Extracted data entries
· · · ·
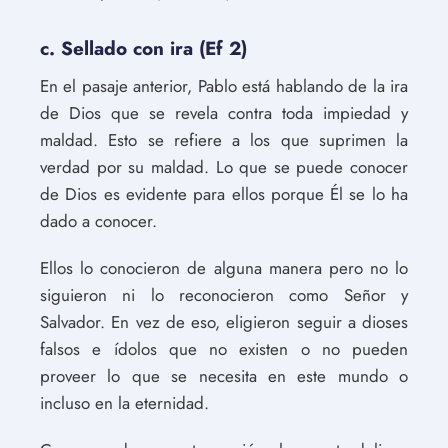
c. Sellado con ira (Ef 2)
En el pasaje anterior, Pablo está hablando de la ira
de Dios que se revela contra toda impiedad y
maldad. Esto se refiere a los que suprimen la
verdad por su maldad. Lo que se puede conocer
de Dios es evidente para ellos porque Él se lo ha
dado a conocer.
Ellos lo conocieron de alguna manera pero no lo
siguieron ni lo reconocieron como Señor y
Salvador. En vez de eso, eligieron seguir a dioses
falsos e ídolos que no existen o no pueden
proveer lo que se necesita en este mundo o
incluso en la eternidad.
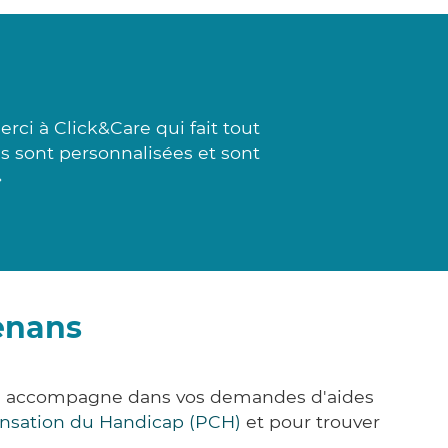
rci à Click&Care qui fait tout
s sont personnalisées et sont
»
enans
ous accompagne dans vos demandes d'aides
nsation du Handicap (PCH)
et pour trouver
· · · ·
* Exercise brief *
Your reply should restate the data above word for word and contain no pictures.

* Written solution *
c. Sellado con ira (Ef 2)
En el pasaje anterior, Pablo está hablando de la ira
de Dios que se revela contra toda impiedad y
maldad. Esto se refiere a los que suprimen la
verdad por su maldad. Lo que se puede conocer
de Dios es evidente para ellos porque Él se lo ha
dado a conocer.
Ellos lo conocieron de alguna manera pero no lo
siguieron ni lo reconocieron como Señor y
Salvador. En vez de eso, eligieron seguir a dioses
falsos e ídolos que no existen o no pueden
proveer lo que se necesita en este mundo o
incluso en la eternidad.
rci à Click&Care qui fait tout
s sont personnalisées et sont
»
enans
ous accompagne dans vos demandes d'aides
nsation du Handicap (PCH)
et pour trouver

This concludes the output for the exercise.